I can find no record of Senator Joe Lieberman commenting on the initial finding in October, 2007, nor can I find any instance where he called a hearing to investigate whether or not the State Department was doing anything about this issue. Time and time again, Republicans and their enablers with links to the Bush Administration talk tough about terrorism--as in, making scurrilous comparisons to the Nazis and using terms like appeasement--but when confronted with the fact that Saudi Arabia is responsible for perpetrating anti-Semitism and anti-American rhetoric, they fall silent. They do nothing.
I can't find any criticism from him of the fact that this same school has been used to train US troops to speak Arabic:
Twenty two soldiers from Fort Belvoir now have a working knowledge of the Arabic language as well as a better understanding of Middle Eastern culture. And, they have the certificates to prove it.

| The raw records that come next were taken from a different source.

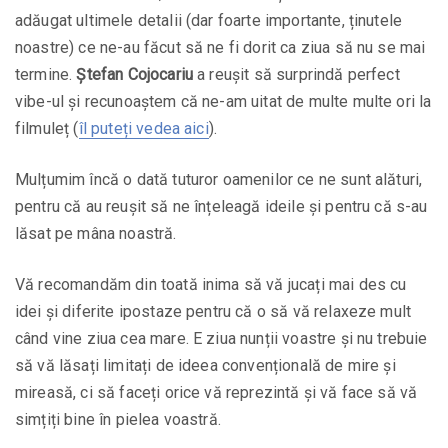
adăugat ultimele detalii (dar foarte importante, ținutele
noastre) ce ne-au făcut să ne fi dorit ca ziua să nu se mai
termine.
Ștefan Cojocariu
a reușit să surprindă perfect
vibe-ul și recunoaștem că ne-am uitat de multe multe ori la
filmuleț (
îl puteți vedea aici
).
Mulțumim încă o dată tuturor oamenilor ce ne sunt alături,
pentru că au reușit să ne înțeleagă ideile și pentru că s-au
lăsat pe mâna noastră.
Vă recomandăm din toată inima să vă jucați mai des cu
idei și diferite ipostaze pentru că o să vă relaxeze mult
când vine ziua cea mare. E ziua nunții voastre și nu trebuie
să vă lăsați limitați de ideea convențională de mire și
mireasă, ci să faceți orice vă reprezintă și vă face să vă
simțiți bine în pielea voastră.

On April 16 they became the second contingent of Fort Belvoir military personnel to graduate from the Islamic Saudi Academy's "Arabic as a Second Language." For the past 10 Saturday mornings they have been voluntarily enrolled in the course taught by Dr. Ibrahim Sakaji, chairperson of the school's Arabic as a Second Language Department.
Nor can I find a single instance where he spoke out in favor of this resolution, in the House, or attempted to sponsor the resolution in the Senate:
At least one congressman hopes to force the State Department to get moving. Rep. Steve Israel, D-N.Y., said he will introduce legislation to require the State Department to begin within 90 days of the law's enactment the process of getting the documents and reporting back findings to Congress another 90 days later.
It was not clear Thursday if there would be any specific consequences in the bill should the State Department fail to meet the requirements.
The legislation may be unnecessary, said Rep. Frank Wolf, R-Va., suggesting that despite his concerns over Saudi efforts to spread the Wahabbi brand of Islam, which Wolf and a number of critics call "extremist," he thinks the U.S.-Saudi relationship will prevail.
"My sense is that reasonable people will get to the bottom of this," said Wolf, a co-author of the bill that started the commission during the Clinton administration.
Wolf said that if the ISA does have textbooks that promote hate against Jews, Christians or Muslims, "it is unacceptable."
We made that easy for Senator Lieberman--we went to Fox News to get that story. We're not the only ones who want to find out what is really going on at that school. We do not advocate censorship or closing the school--we want to know what they are teaching and whether that is consistent with committing a hate crime that wouldn't be tolerated anywhere, under any circumstances, regardless of whether or not the school has ties to a US ally that won't help us in our time of need. Obviously, someone on his staff must have seen it. It's ironic that he wants to censor YouTube for showing videos, but he is, apparently, clueless to the fact that a school funded by the government of Saudi Arabia is operating in Fairfax County, Virginia, and is essentially teaching what is in those videos.
The people who talk the toughest are usually just all talk--and weak on defending America.